New Delhi: Australian Prime Minister Scott Morrison has called off his upcoming four-day visit to India from January 13 due to a situation arising out of the bush fires crisis, PTI quoted diplomatic sources as saying on Friday.
Morrison was scheduled to hold extensive bilateral talks with Prime Minister Narendra Modi during the visit, who had invited him to visit India from January 13-16.
Morrison was also scheduled to deliver the inaugural address at the Raisina Dialogue, the flagship annual lecture series organised by the Ministry of External Affairs. Besides Delhi, he also planned to visit Mumbai and Bengaluru.
"Prime Minister Scott Morrison has called off his visit to India due to the serious situation arising out of bush fires in several parts of Australia," said a diplomatic source.
Bush fires have ripped through the states of New South Wales and Victoria, killing at least 20 people and destroying nearly 500 homes. About 4,000 people, including nearly 3,000 tourists, were stranded in Victoria's Mallacoota region since they were forced to take shelter on the foreshore as the fire approached on New Year's eve.
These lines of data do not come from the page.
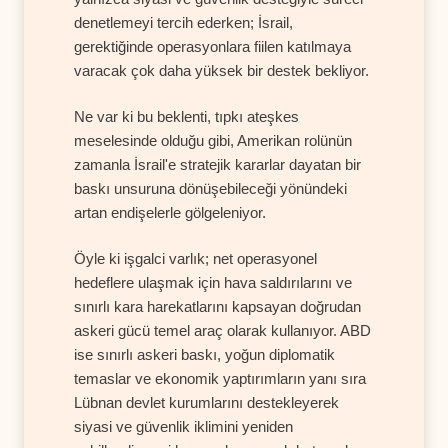
denetlemeyi tercih ederken; İsrail,
gerektiğinde operasyonlara fiilen katılmaya
varacak çok daha yüksek bir destek bekliyor.
Ne var ki bu beklenti, tıpkı ateşkes
meselesinde olduğu gibi, Amerikan rolünün
zamanla İsrail'e stratejik kararlar dayatan bir
baskı unsuruna dönüşebileceği yönündeki
artan endişelerle gölgeleniyor.
Öyle ki işgalci varlık; net operasyonel
hedeflere ulaşmak için hava saldırılarını ve
sınırlı kara harekatlarını kapsayan doğrudan
askeri gücü temel araç olarak kullanıyor. ABD
ise sınırlı askeri baskı, yoğun diplomatik
temaslar ve ekonomik yaptırımların yanı sıra
Lübnan devlet kurumlarını destekleyerek
siyasi ve güvenlik iklimini yeniden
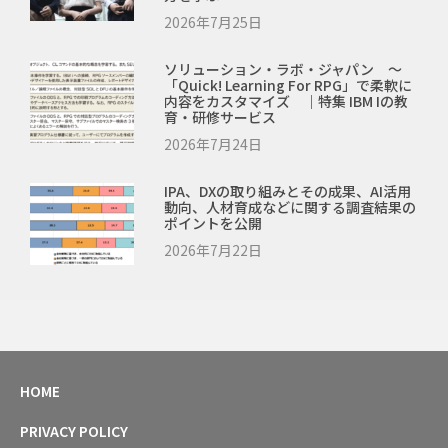
2026年7月25日
ソリューション・ラボ・ジャパン ～
「Quick! Learning For RPG」で柔軟に
内容をカスタマイズ ｜特集 IBM Iの教
育・研修サービス
2026年7月24日
IPA、DXの取り組みとその成果、AI活用
動向、人材育成などに関する調査結果の
ポイントを公開
2026年7月22日
HOME
PRIVACY POLICY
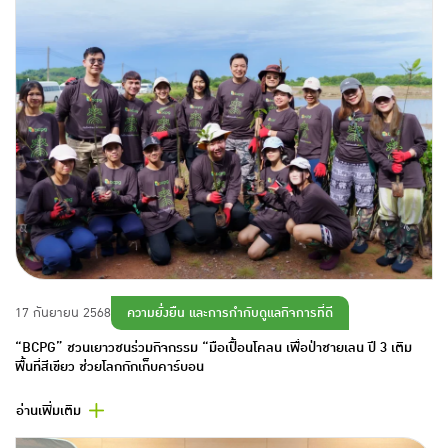
ความยั่งยืน และการกำกับดูแลกิจการที่ดี
17 กันยายน 2568
“BCPG” ชวนเยาวชนร่วมกิจกรรม “มือเปื้อนโคลน เพื่อป่าชายเลน ปี 3 เติม
พื้นที่สีเขียว ช่วยโลกกักเก็บคาร์บอน
อ่านเพิ่มเติม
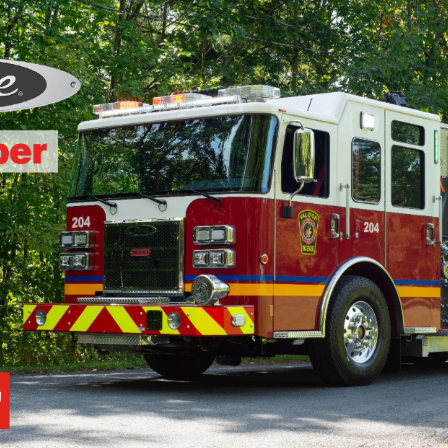
Location d’habit de combat
ON D’ÉCHELLES
Demande de retour ou d’échange
Planifier un rendez-vous
ES NFPA
Démonstration d’équipements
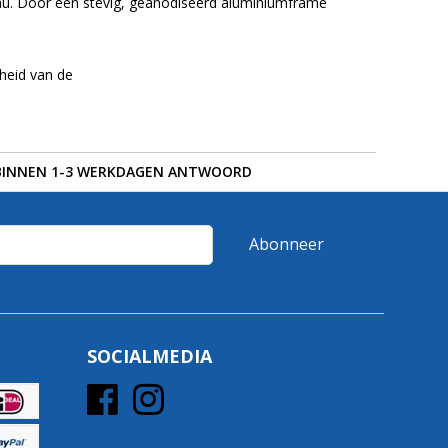
eau. Door een stevig, geanodiseerd aluminiumframe
fheid van de
BINNEN 1-3 WERKDAGEN ANTWOORD
Abonneer
SOCIALMEDIA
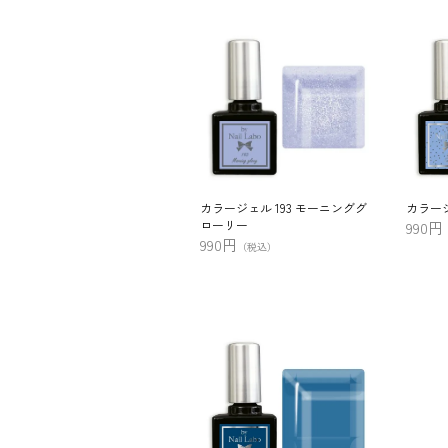
カラージェル 193 モーニンググ
カラージ
ローリー
990円
990円
（税込）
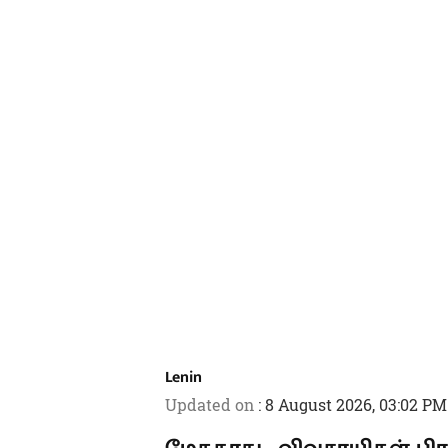
Lenin
Updated on
:
8 August 2026, 03:02 PM
மேகதாது , விவசாயிகள் ப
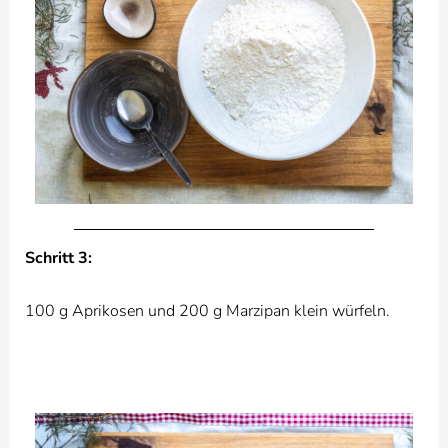
Schritt 3:
100 g Aprikosen und 200 g Marzipan klein würfeln.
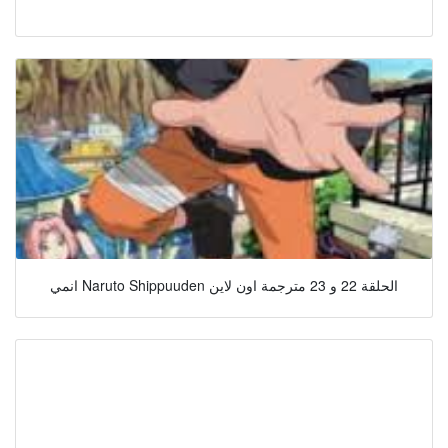
انمي Naruto Shippuuden الحلقة 22 و 23 مترجمة اون لاين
Modi on Friday had a telephonic conversation with his Australian counterpart Scott Morrison and expressed heartfelt condolences on behalf of all Indians on the damage to life and property due to the bush fires there.
He also offered India's "unstinted support" to Australia and its people, "who are bravely facing this unprecedented natural calamity", according to a statement by the External Affairs Ministry.
Expressing his satisfaction at the progress in bilateral relations in recent years, Modi reiterated India's commitment to strengthen its strategic partnership with Australia.
He stated that to this end, he looked forward to welcoming Morrison in India on a state visit at a mutually convenient time later in the year, the statement said.
Morrison earlier had expressed his inclination to cancel the trip in order to deal with the bushfire crisis. Asked by reporters if it was appropriate to leave Australia given the situation, Morrison said he was "inclined not to proceed" with the visit.
Morrison was also due to visit Japan from January 16 to 17.